1) It could just be a matter of methodology.

The description seems to imply that the European productivity residuals here are based on human capital measures for the whole population, whereas many of the most widely used U.S. productivity residuals (e.g. BLS-MFP or John Fernald's series) are based on measures of employed human capital and directly incorporate gender into their measurement of human capital. The Roy-style selection story makes a lot of sense to me when considering residuals based on population-level human capital measures, but methodologies that base their measurement of human capital/labor quality on employed workers would mute the effect of selection on measured productivity—that is generally the intended goal in using such approaches, though they probably are not 100% successful (e.g. selection still has an effect on imputed wages, which probably still filters through to measured productivity). So the difference could be rationalized as an apples-to-oranges comparison, though I am not sure whether this is relevant based on the description given here.

2. Even if the methodologies are consistent, the effect of women entering the labor force on measured productivity could differ considerably.

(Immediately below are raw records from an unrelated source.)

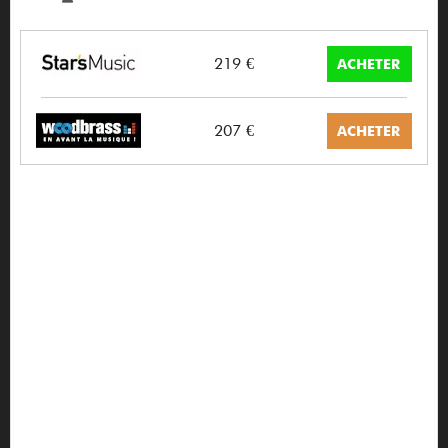
219 €
ACHETER
207 €
ACHETER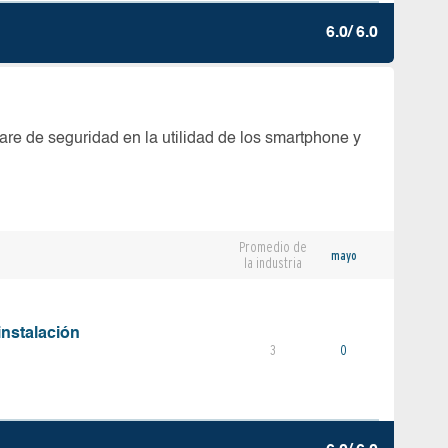
6.0/ 6.0
are de seguridad en la utilidad de los smartphone y
Promedio de
mayo
la industria
instalación
3
0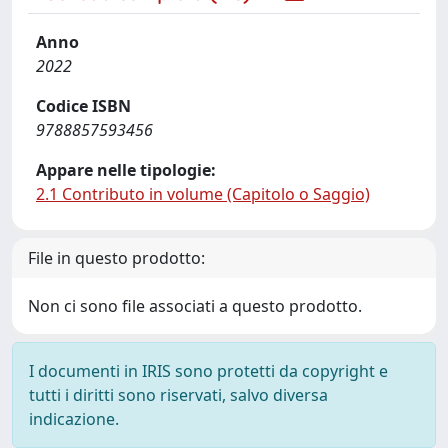
Anno
2022
Codice ISBN
9788857593456
Appare nelle tipologie:
2.1 Contributo in volume (Capitolo o Saggio)
File in questo prodotto:
Non ci sono file associati a questo prodotto.
I documenti in IRIS sono protetti da copyright e
tutti i diritti sono riservati, salvo diversa
indicazione.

My impression is that historically the U.S. has been ahead of Europe when it comes to women's education, at least in terms of raw quantity (average years, high school/college completion, etc) if not quality (accessibility of different fields, ability to actually find work) or equity (equal pay, racial disparities). For example, women already accounted for a majority of college enrollment by the early/mid-1970s in the U.S. but were still a minority until the 1990s in Italy. To the extent that my impression is correct, I suspect that any gender gap in human capital was considerably smaller for the U.S. (at least in terms of the observables used in measures of productivity) and that college education was a better proxy for women's human capital in the U.S. (not having a college education is not very informative when very few women go to college). So the difference in educational context seems like a plausible potential account, though I certainly don't know enough to have any confidence in asserting that it actually drives the difference.